Maintaining a natural wake/sleep cycle with exposure to sunlight during the day boosts the immune system and improves overall health. Accordingly, exposure to unnatural light patterns can result in negative health outcomes, such as depressed mood and sleep disorders. Recently, the American Medical Association found a potential link between artificial night lighting and breast cancer.
To come to this conclusion, AMA researchers reviewed medical literature on how exposure to artificial lighting at night impacts health. In this case, artificial lighting would include computer screens, television sets and incandescent light bulbs – any light that has a high intensity in the blue end of the light spectrum. This blue-spectrum light is abundant when sun is at its peak, so it makes sense that exposure to it would throw off our internal clocks.
The brain produces and releases different neurochemicals according to light exposure. Exposure to blue-spectrum light (think sunlight) increases production of dopamine, for instance, which promotes alertness throughout the body. Lack of blue-spectrum light, on the other hand, signals to the body and mind that it’s time to sleep. When blue light is blocked, chemicals such as melatonin are released. Most people know that melatonin helps humans fall and stay asleep, but it is also believed to exact an anti-cancer effect on cells.

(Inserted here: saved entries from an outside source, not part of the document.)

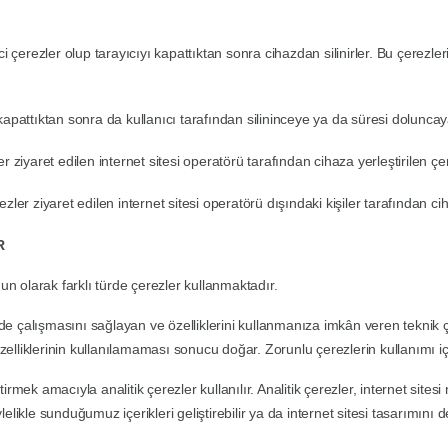
ci çerezler olup tarayıcıyı kapattıktan sonra cihazdan silinirler. Bu çerezler
ı kapattıktan sonra da kullanıcı tarafından silininceye ya da süresi dolun
er
ziyaret edilen internet sitesi operatörü tarafından cihaza yerleştirilen çer
ezler
ziyaret edilen internet sitesi operatörü dışındaki kişiler tarafından cih
R
un olarak farklı türde çerezler kullanmaktadır.
lde çalışmasını sağlayan ve özelliklerini kullanmanıza imkân veren teknik ç
özelliklerinin kullanılamaması sonucu doğar. Zorunlu çerezlerin kullanımı 
tirmek amacıyla analitik çerezler kullanılır. Analitik çerezler, internet sitesi
elikle sunduğumuz içerikleri geliştirebilir ya da internet sitesi tasarımını değ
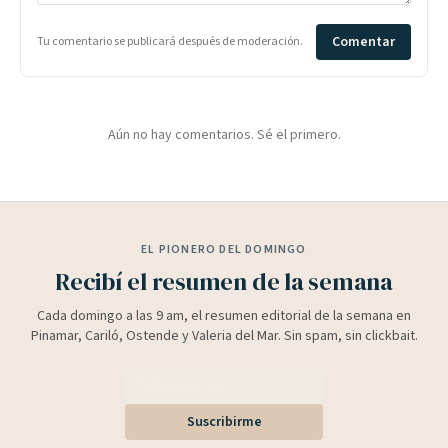
Comentar
Tu comentario se publicará después de moderación.
Aún no hay comentarios. Sé el primero.
EL PIONERO DEL DOMINGO
Recibí el resumen de la semana
Cada domingo a las 9 am, el resumen editorial de la semana en
Pinamar, Cariló, Ostende y Valeria del Mar. Sin spam, sin clickbait.
Suscribirme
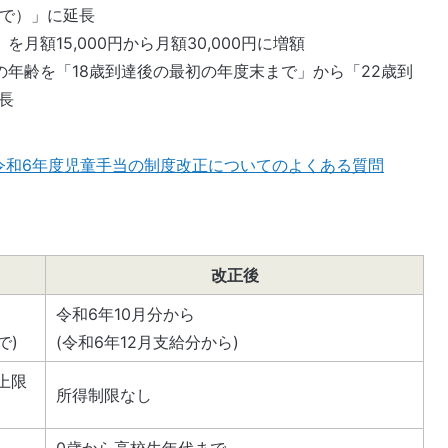
まで）」に延長
月額15,000円から月額30,000円に増額
の年齢を「18歳到達後の最初の年度末まで」から「22歳到
長
令和6年度児童手当の制度改正についてのよくある質問
改正後
令和6年10月分から
で)
(令和6年12月支給分から)
上限
所得制限なし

At this point, researchers can’t say for a fact that exposure to artificial light late at night causes cancer. The AMA research council suggested further multidisciplinary research on this issue, so we’ll know more in the next few years. Still, there is ample evidence that nighttime exposure to artificial light is harmful, so it makes sense to limit your late-night computer and television time so you can at least enjoy restful sleep.

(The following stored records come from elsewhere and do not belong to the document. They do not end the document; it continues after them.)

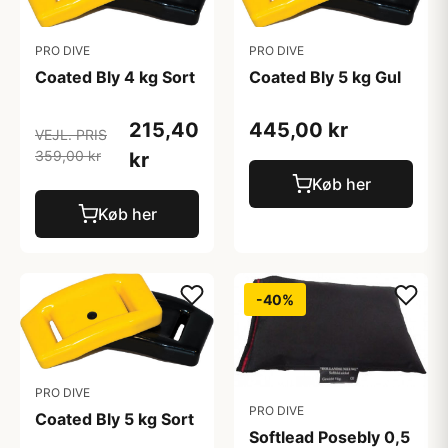
PRO DIVE
PRO DIVE
Coated Bly 4 kg Sort
Coated Bly 5 kg Gul
215,40
445,00 kr
VEJL. PRIS
359,00 kr
kr
Køb her
Køb her
-40%
PRO DIVE
PRO DIVE
Coated Bly 5 kg Sort
Softlead Posebly 0,5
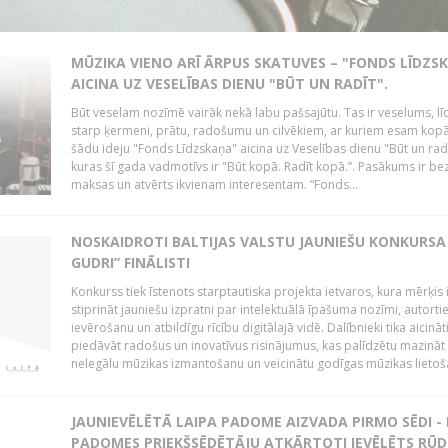
MŪZIKA VIENO ARĪ ĀRPUS SKATUVES – "FONDS LĪDZS
AICINA UZ VESELĪBAS DIENU "BŪT UN RADĪT".
Būt veselam nozīmē vairāk nekā labu pašsajūtu. Tas ir veselums, lī
starp ķermeni, prātu, radošumu un cilvēkiem, ar kuriem esam kopā
šādu ideju "Fonds Līdzskaņa" aicina uz Veselības dienu "Būt un radī
kuras šī gada vadmotīvs ir "Būt kopā. Radīt kopā.”. Pasākums ir be
maksas un atvērts ikvienam interesentam. “Fonds...
NOSKAIDROTI BALTIJAS VALSTU JAUNIEŠU KONKURSA 
GUDRI” FINĀLISTI
Konkurss tiek īstenots starptautiska projekta ietvaros, kura mērķis 
stiprināt jauniešu izpratni par intelektuālā īpašuma nozīmi, autorti
ievērošanu un atbildīgu rīcību digitālajā vidē. Dalībnieki tika aicināt
piedāvāt radošus un inovatīvus risinājumus, kas palīdzētu mazināt
nelegālu mūzikas izmantošanu un veicinātu godīgas mūzikas lietoša
JAUNIEVĒLĒTĀ LAIPA PADOME AIZVADA PIRMO SĒDI -
PADOMES PRIEKŠSĒDĒTĀJU ATKĀRTOTI IEVĒLĒTS RŪD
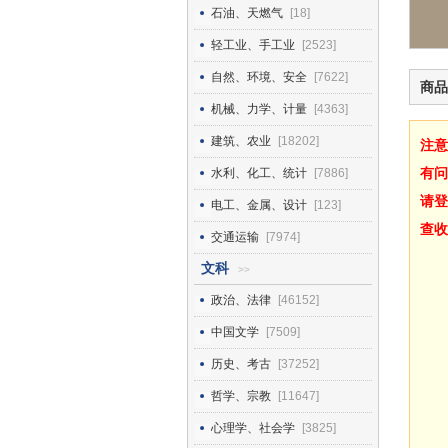
石油、天燃气
[18]
轻工业、手工业
[2523]
自然、环境、安全
[7622]
商品
机械、力学、计量
[4363]
建筑、农业
[18202]
注意
有问
水利、化工、统计
[7886]
请登
电工、金属、设计
[123]
查收
交通运输
[7974]
文科
>>
政治、法律
[46152]
中国文学
[7509]
历史、考古
[37252]
哲学、宗教
[11647]
心理学、社会学
[3825]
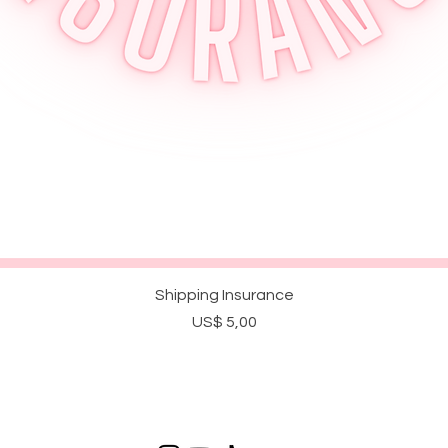
Visualização rápida
Shipping Insurance
Preço
US$ 5,00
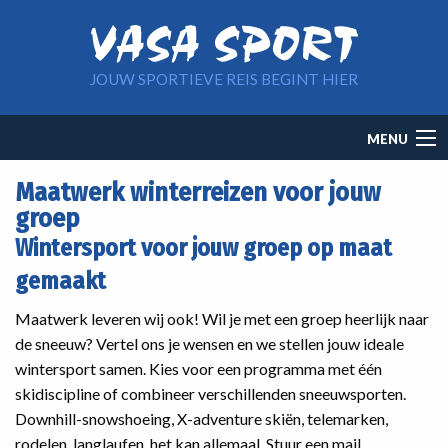
Overslaan en naar de inhoud gaan
JOUW SPORTIEVE REIS BEGINT HIER
Main
MENU
navigation
Maatwerk winterreizen voor jouw
groep
Wintersport voor jouw groep op maat
gemaakt
Maatwerk leveren wij ook! Wil je met een groep heerlijk naar
de sneeuw? Vertel ons je wensen en we stellen jouw ideale
wintersport samen. Kies voor een programma met één
skidiscipline of combineer verschillenden sneeuwsporten.
Downhill-snowshoeing, X-adventure skiën, telemarken,
rodelen, langlaufen, het kan allemaal. Stuur een mail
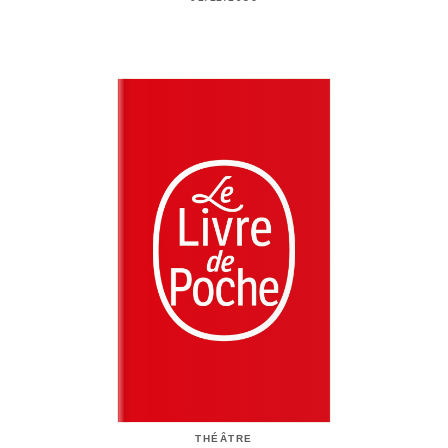
THÉÂTRE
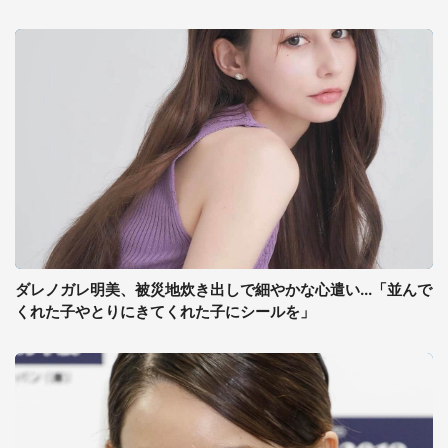
ダレノガレ明美、被災地炊き出しで細やかな心遣い...「並んで
くれた子やとりにきてくれた子にシールを」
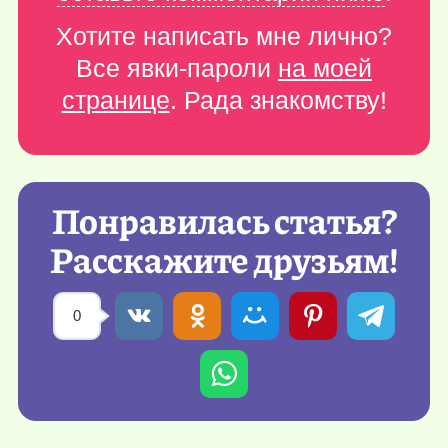
Хотите написать мне лично?
Все явки-пароли
на моей
странице
. Рада знакомству!
Понравилась статья?
Расскажите друзьям!
0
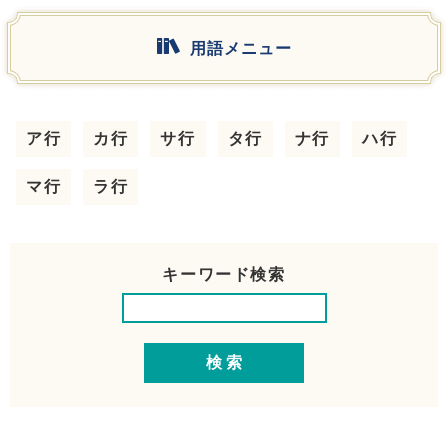
用語メニュー
ア行
カ行
サ行
タ行
ナ行
ハ行
マ行
ラ行
キーワード検索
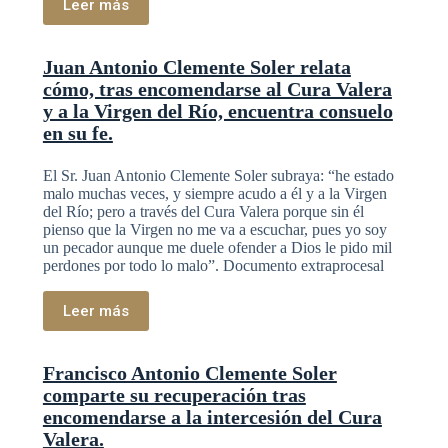
Leer más
Juan Antonio Clemente Soler relata
cómo, tras encomendarse al Cura Valera
y a la Virgen del Río, encuentra consuelo
en su fe.
El Sr. Juan Antonio Clemente Soler subraya: “he estado
malo muchas veces, y siempre acudo a él y a la Virgen
del Río; pero a través del Cura Valera porque sin él
pienso que la Virgen no me va a escuchar, pues yo soy
un pecador aunque me duele ofender a Dios le pido mil
perdones por todo lo malo”. Documento extraprocesal
Leer más
Francisco Antonio Clemente Soler
comparte su recuperación tras
encomendarse a la intercesión del Cura
Valera.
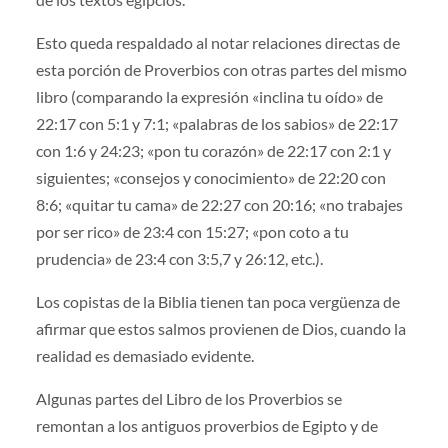
Esto queda respaldado al notar relaciones directas de
esta porción de Proverbios con otras partes del mismo
libro (comparando la expresión «inclina tu oído» de
22:17 con 5:1 y 7:1; «palabras de los sabios» de 22:17
con 1:6 y 24:23; «pon tu corazón» de 22:17 con 2:1 y
siguientes; «consejos y conocimiento» de 22:20 con
8:6; «quitar tu cama» de 22:27 con 20:16; «no trabajes
por ser rico» de 23:4 con 15:27; «pon coto a tu
prudencia» de 23:4 con 3:5,7 y 26:12, etc.).
Los copistas de la Biblia tienen tan poca vergüenza de
afirmar que estos salmos provienen de Dios, cuando la
realidad es demasiado evidente.
Algunas partes del Libro de los Proverbios se
remontan a los antiguos proverbios de Egipto y de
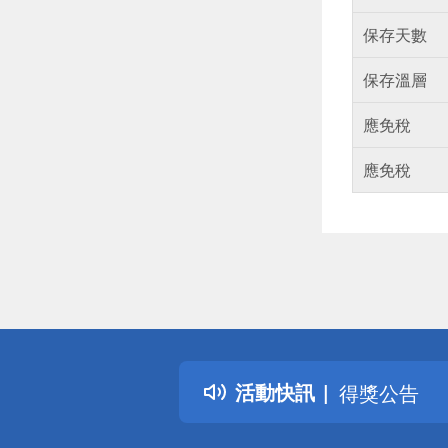
保存天數
保存溫層
應免稅
應免稅
偏遠地區配
詐騙網頁！
得獎公告
活動快訊
熱門話題
銀行優惠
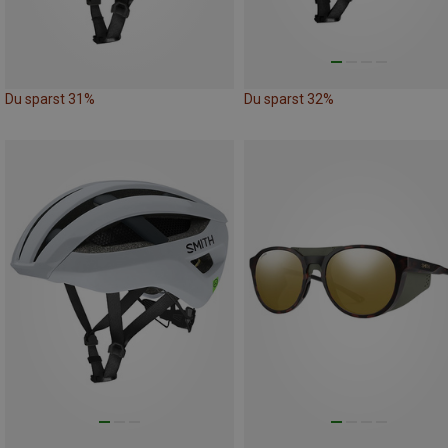
Du sparst 31%
Du sparst 32%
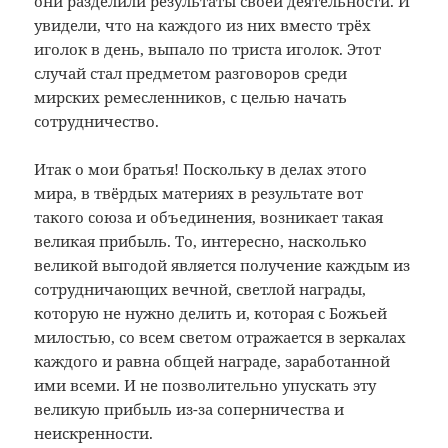
они разделили результаты своей деятельности. И
увидели, что на каждого из них вместо трёх
иголок в день, выпало по триста иголок. Этот
случай стал предметом разговоров среди
мирских ремесленников, с целью начать
сотрудничество.
Итак о мои братья! Поскольку в делах этого
мира, в твёрдых материях в результате вот
такого союза и объединения, возникает такая
великая прибыль. То, интересно, насколько
великой выгодой является получение каждым из
сотрудничающих вечной, светлой награды,
которую не нужно делить и, которая с Божьей
милостью, со всем светом отражается в зеркалах
каждого и равна общей награде, заработанной
ими всеми. И не позволительно упускать эту
великую прибыль из-за соперничества и
неискренности.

As we better understand light exposure and human wellness, LED lighting could provide a prescription for improved health. LED lights, unlike incandescent bulbs, produce a single wavelength of light rather than a full spectrum. When designing LED lights, manufacturers can select what tones and wavelengths the bulbs should emit. (This is possible thanks to the fact that digital semiconductors power LED lighting.) As researchers establish how different colors of light impact human mood and health, engineers are creating LED lighting systems to stimulate preferred behavioral outcomes. The new LED lights in the Boeing 787, for instance, are designed to reduce jet lag by tweaking passengers’ circadian rhythms.

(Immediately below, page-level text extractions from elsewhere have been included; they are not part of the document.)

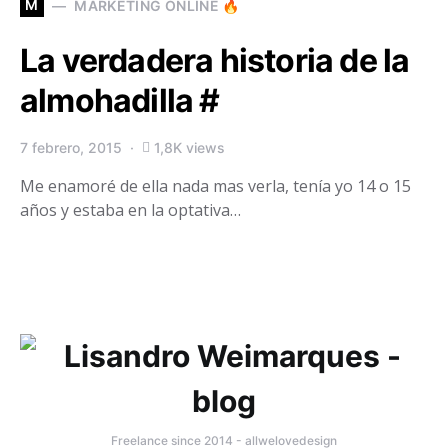
M
MARKETING ONLINE 🔥
La verdadera historia de la
almohadilla #
7 febrero, 2015
1,8K views
Me enamoré de ella nada mas verla, tenía yo 14 o 15
años y estaba en la optativa…
Freelance since 2014 - allwelovedesign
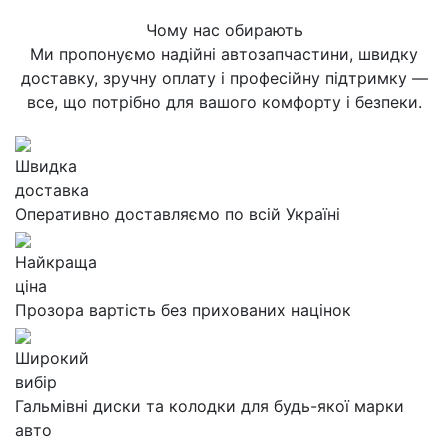
Чому нас обирають
Ми пропонуємо надійні автозапчастини, швидку
доставку, зручну оплату і професійну підтримку —
все, що потрібно для вашого комфорту і безпеки.
Швидка
доставка
Оперативно доставляємо по всій Україні
Найкраща
ціна
Прозора вартість без прихованих націнок
Широкий
вибір
Гальмівні диски та колодки для будь-якої марки
авто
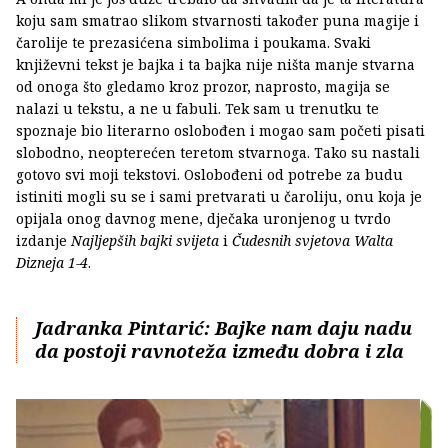
koju sam smatrao slikom stvarnosti također puna magije i
čarolije te prezasićena simbolima i poukama. Svaki
književni tekst je bajka i ta bajka nije ništa manje stvarna
od onoga što gledamo kroz prozor, naprosto, magija se
nalazi u tekstu, a ne u fabuli. Tek sam u trenutku te
spoznaje bio literarno oslobođen i mogao sam početi pisati
slobodno, neopterećen teretom stvarnoga. Tako su nastali
gotovo svi moji tekstovi. Oslobođeni od potrebe za budu
istiniti mogli su se i sami pretvarati u čaroliju, onu koja je
opijala onog davnog mene, dječaka uronjenog u tvrdo
izdanje
Najljepših bajki svijeta
i
Čudesnih svjetova Walta
Dizneja 1-4
.
Jadranka Pintarić: Bajke nam daju nadu
da postoji ravnoteža između dobra i zla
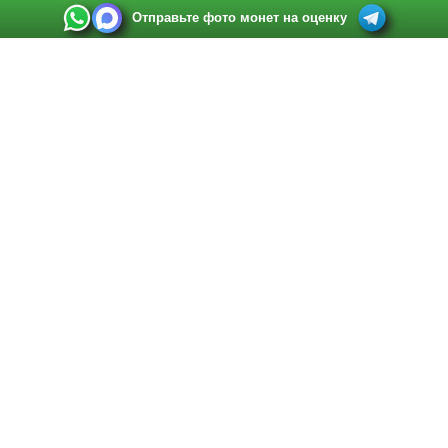
Отправьте фото монет на оценку
Выкуп монет в Санкт-Петербурге
Телефон:
+7 812 748 2349
Режим работы:
ежедневно: с 9:00 до 21:00
Адрес:
Санкт-Петербург
,
Ул. Садовая 38, ТД купца Яковлева, этаж 2, офис 211 (м.
Садовая, м. Спасская, м. Сенная Площадь)
Email:
spb@raritetus.ru
Выкуп монет в Нижнем Новгороде
Телефон:
+7 831 420-63-39
Режим работы:
ежедневно: с 9:00 до 21:00
Адрес:
Нижний Новгород
,
Площадь Максима Горького, дом 4/2, этаж 2, офис 8
Email:
nizhnij-novgorod@raritetus.ru
Выкуп монет в Новосибирске
Телефон:
+7 383 383 0921
Режим работы:
вТ-СБ: с 10:00 до 19:00
Адрес:
Новосибирск
,
Красный проспект 79 (БЦ Зелёные купола), офис 204 (м.
Гагаринская)
Email:
pokupka@raritetus.ru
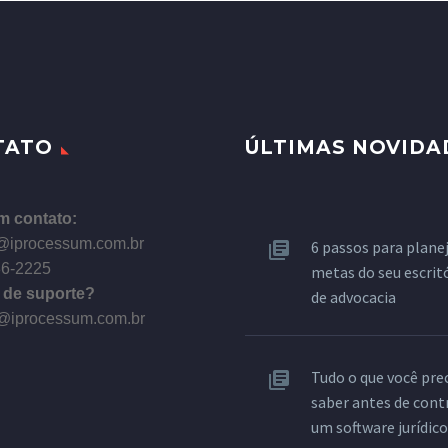
TATO
ÚLTIMAS NOVIDA
m contato:
@iprocessum.com.br
6 passos para planej
86-2225
metas do seu escrit
 de suporte?
de advocacia
@iprocessum.com.br
Tudo o que você pre
saber antes de cont
um software jurídico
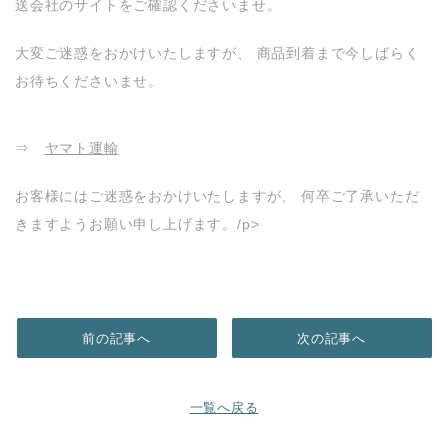
送会社のサイトをご確認くださいませ。
大変ご迷惑をおかけいたしますが、 商品到着まで今しばらく
お待ちくださいませ。
⇒
ヤマト運輸
お客様にはご迷惑をおかけいたしますが、 何卒ご了承いただ
きますようお願い申し上げます。/p>
前の記事へ
次の記事へ
一覧へ戻る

Indeed, we can expect to see “biological specific” LED lights hit the market within a couple of years. Until then, here’s a trick you can use to maintain melatonin production throughout the night. If you wake up in the wee hours, avoid turning on regular lights, as doing so will immediately slash your body’s production of melatonin. Instead, use a red flashlight to light your way. Red-spectrum light doesn’t trigger circadian responses and won’t stop your melatonin exposure, so you should have an easier time getting back to sleep.